Lloyd looked up to see an old blind man in a white suite sitting on a bench. It was Jorge Luis Borges, and the woman was his companion. Astonishingly, Lloyd realized he now had a chance to ask Borges in person about the question that had been on his mind for years.

Lloyd introduced himself and asked whether or not the foundations of quantum mechanics had influenced his writing of that story.
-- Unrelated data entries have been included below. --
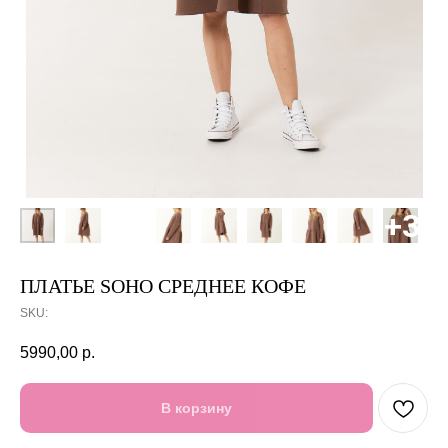
ПЛАТЬЕ SOHO СРЕДНЕЕ КОФЕ
SKU:
5990,00
р.
В корзину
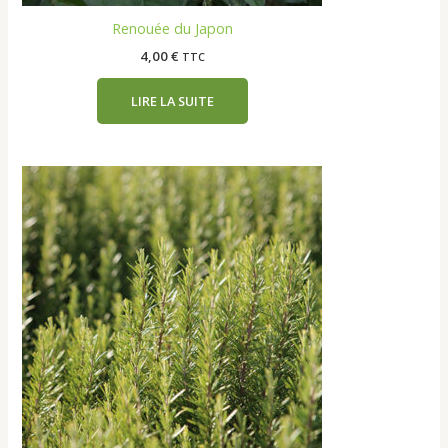
Renouée du Japon
4,00
€
TTC
LIRE LA SUITE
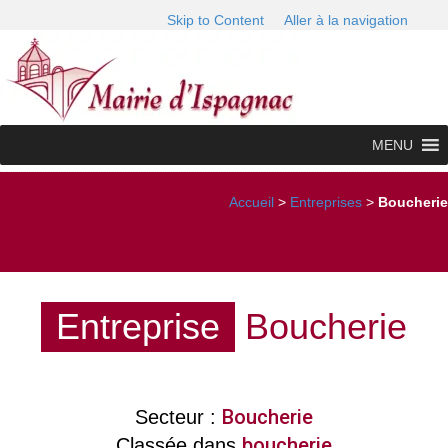
Skip to Content
Aller à la navigation
MENU
Accueil
>
Entreprises
>
Boucherie
Entreprise
Boucherie
Boucherie
Secteur :
boucherie
Classée dans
Borges answered no, but went on to say that although he had not been influenced by quantum mechanics, he was not surprised that laws of physics mirrored ideas from literature.

In fact, The Garden of Forking Paths was published in 1941, years before John Wheeler’s student Hugh Everett introduced the Many Worlds interpretation of quantum mechanics. “So if there was influence, it was from literature to physics, not the other way around,” writes Lloyd.

The only thing missing in Lloyd’s story is that he failed to note the extraordinary unlikelihood of his meeting with Borges. If he seemed astonished by the coincidental meeting, he didn’t make note of it. In fact, nowhere in Programming the Universe does the word ‘synchronicity’ appear. But then he refers to the universe as a giant computer, and perhaps in Lloyd’s view synchronicity was not programmed into it. That seems hard to fathom, and I would like to ask him about that.

Maybe someday I’ll be at a conference and someone will approach me and says, “You see that man over there? He wrote Programming the Universe.” If that ever happens, I have a question for him, just as he had one for Borges. I will ask: “Dr. Lloyd, considering the meaningful coincidence you experienced when you met Jorge Luis Borges, where does synchronicity fit into the programming of the universe?”